The winning strategy for NIM is well-known: a position is losing if and only if the bitwise xor of all pile sizes is zero.

If we are in a losing position, there are no winning moves. If we are in a winning position, a winning move puts our opponent into a losing position. Thus, we want to make the bitwise xor of all piles be equal to zero. In other words, we need to choose one pile and make its size equal to the bitwise xor of all other piles.

Hence, in any given winning position there is at most one winning move on each pile. Note the “at most”. This is because sometimes the size we need is bigger than the size we have, which is not a valid move. For example, in the winning position {7, 5, 3, 4} there is no winning move on the pile with 3 stones because we would need to go to {7, 5, 6, 4} and we are not allowed to add stones.

Thus, for any n we see that a winning position with n piles has at most n distinct winning moves. If we can find such positions, we can be sure that they are optimal.

For odd n such positions are easy to find. For example, consider the position { 2^x + 1, 2^x + 2, …, 2^x + n } for some x such that 2^x > n. We can easily verify that there is a winning move on each pile. This is because the bitwise xor of any n-1 piles will not have the 2^x bit set (as n-1 is even), and therefore it will certainly be smaller than the current number of stones on the remaining one pile.

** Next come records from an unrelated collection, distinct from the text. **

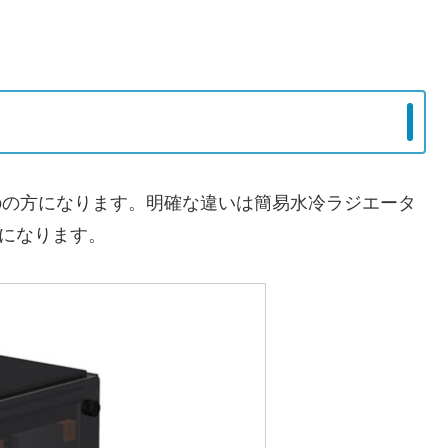
proの方になります。明確な違いは簡易水冷ラジエータ
方になります。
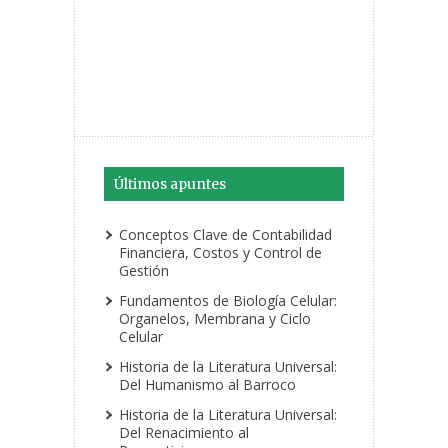
Últimos apuntes
Conceptos Clave de Contabilidad
Financiera, Costos y Control de
Gestión
Fundamentos de Biología Celular:
Organelos, Membrana y Ciclo
Celular
Historia de la Literatura Universal:
Del Humanismo al Barroco
Historia de la Literatura Universal:
Del Renacimiento al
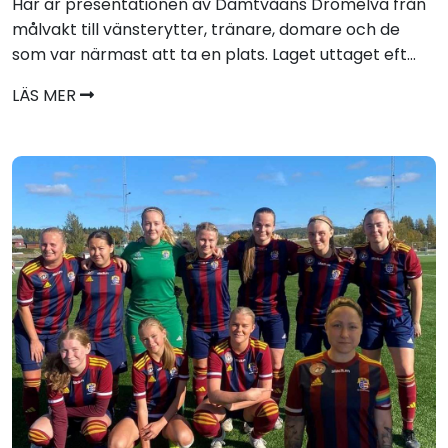
Här är presentationen av Damtvåans Drömelva från
målvakt till vänsterytter, tränare, domare och de
som var närmast att ta en plats. Laget uttaget eft...
LÄS MER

For even n the best we can do are positions with n-1 winning moves, for example { 1, 2^x + 1, 2^x + 2, …, 2^x + n-1 }. Using the same reasoning as above we can show that there is a winning move on each pile other than the “1” pile. All that remains is to show that we cannot do better.

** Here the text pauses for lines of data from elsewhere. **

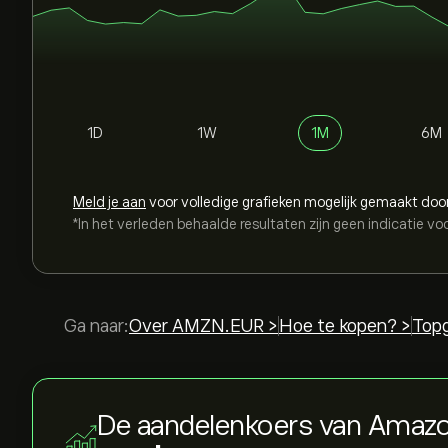
1D
1W
1M
6M
Meld je aan
voor volledige grafieken mogelijk gemaakt doo
*In het verleden behaalde resultaten zijn geen indicatie vo
Ga naar:
Over AMZN.EUR >
Hoe te kopen? >
Topg
De aandelenkoers van Amaz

Suppose n is even and we are in a winning position. As the bitwise xor of pile size is non-zero, let x be the largest exponent of two that appears in said bitwise xor. As the total number of piles is even and the number of piles that have the x-th bit set is odd, there has to be a pile P that doesn’t have the x-th bit set. We now claim that there is no winning move on pile P.

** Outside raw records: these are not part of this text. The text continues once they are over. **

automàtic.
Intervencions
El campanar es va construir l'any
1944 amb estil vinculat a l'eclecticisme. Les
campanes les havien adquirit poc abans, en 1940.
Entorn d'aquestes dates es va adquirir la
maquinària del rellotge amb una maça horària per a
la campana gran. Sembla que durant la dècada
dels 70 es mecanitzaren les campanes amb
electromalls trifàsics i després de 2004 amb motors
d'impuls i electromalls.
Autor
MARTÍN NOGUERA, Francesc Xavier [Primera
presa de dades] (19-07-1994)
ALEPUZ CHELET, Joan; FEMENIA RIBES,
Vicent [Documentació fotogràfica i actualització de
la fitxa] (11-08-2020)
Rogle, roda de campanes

Why is that? Because the bitwise xor of all other piles will match P on all bits bigger than x, and it will have the x-th bit set while P doesn’t. Thus, the bitwise xor of piles other than P is greater than P.

## GroupTheNumbers

Here are some observations we can make:

There is an optimal solution with at most one group that has a nonpositive value. (Otherwise we can combine two such groups into one.)

In any optimal solution there is only one group with value > 1. (Same argument.)

Let’s call x big if abs(x) > 1. In any optimal solution, all big elements are in the same group, except for at most one negative big element. (The only other place they can be is the nonpositive group, if any. It is always better to bring all positive big elements, and any pair of negative big elements from the nonpositive group into the big positive group.)

Each “1” should optimally be a separate group. (If we have it anywhere else it’s better to take it out.)

Pairs of “-1”s should never be together in a group with other numbers, each such pair should be a separate group. (Same argument.)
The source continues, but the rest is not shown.